A new reservoir in northwest Harris County, specifically designed to address the Cypress Creek watershed, could significantly help mitigate repeated flooding of Cypress. A “third reservoir” in the same general area studied in the Cypress Creek Overflow Study, that targets reducing flooding in the badly damaged Cypress Creek watershed, could be very effective in addressing repeated flooding in the downstream areas of that watershed.
New development, especially in previously undeveloped areas, still increases downstream flooding. Natural ecosystems and agricultural areas absorb some water, hold some water through ponding, and release the rest slowly. While current detention regulations limit the rate of water, the assumed conditions in these calculations overestimate pre-development runoff rate and thus underestimate the increase in runoff. The regulations also do not limit total runoff volume, which is critical in multi-day storms.

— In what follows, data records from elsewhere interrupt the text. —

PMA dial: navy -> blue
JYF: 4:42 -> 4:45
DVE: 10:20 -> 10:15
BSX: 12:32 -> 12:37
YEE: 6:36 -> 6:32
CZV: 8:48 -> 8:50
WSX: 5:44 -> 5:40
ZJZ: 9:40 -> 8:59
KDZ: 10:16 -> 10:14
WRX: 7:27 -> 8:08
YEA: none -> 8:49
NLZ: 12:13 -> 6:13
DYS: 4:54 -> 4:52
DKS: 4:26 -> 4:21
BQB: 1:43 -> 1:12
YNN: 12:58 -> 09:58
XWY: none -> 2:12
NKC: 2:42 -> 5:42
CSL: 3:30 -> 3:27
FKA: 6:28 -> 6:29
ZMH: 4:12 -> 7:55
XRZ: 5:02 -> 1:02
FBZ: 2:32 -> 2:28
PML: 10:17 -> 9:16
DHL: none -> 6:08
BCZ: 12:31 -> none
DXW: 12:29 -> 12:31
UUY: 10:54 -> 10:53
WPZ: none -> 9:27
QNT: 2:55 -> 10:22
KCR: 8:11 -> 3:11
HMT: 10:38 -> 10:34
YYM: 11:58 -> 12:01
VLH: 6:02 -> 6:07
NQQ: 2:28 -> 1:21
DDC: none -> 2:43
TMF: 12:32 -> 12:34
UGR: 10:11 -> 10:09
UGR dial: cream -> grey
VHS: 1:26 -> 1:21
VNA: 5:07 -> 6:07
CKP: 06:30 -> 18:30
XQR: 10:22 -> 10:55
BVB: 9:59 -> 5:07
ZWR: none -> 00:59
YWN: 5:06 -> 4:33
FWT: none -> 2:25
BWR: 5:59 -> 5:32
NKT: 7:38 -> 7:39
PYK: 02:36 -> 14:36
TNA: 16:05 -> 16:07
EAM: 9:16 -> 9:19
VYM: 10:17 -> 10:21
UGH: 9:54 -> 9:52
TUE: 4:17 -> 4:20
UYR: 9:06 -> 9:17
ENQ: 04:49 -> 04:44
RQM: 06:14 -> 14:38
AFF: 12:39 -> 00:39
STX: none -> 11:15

The consortium is funded with support from Houston Endowment, Kinder Foundation, and the Cynthia & George Mitchell Foundation with additional support from the Walton Family Foundation, Cullen Foundation, and Harte Charitable Foundation.
“When the consortium was formed, its philanthropic funders intended to make Houston a more resilient city and ensure that all communities benefit from flood mitigation efforts. We’ve brought together experts on flooding, the environment, and urban planning, and, together, we are presenting our conclusions thus far,” said consortium project manager Christof Spieler.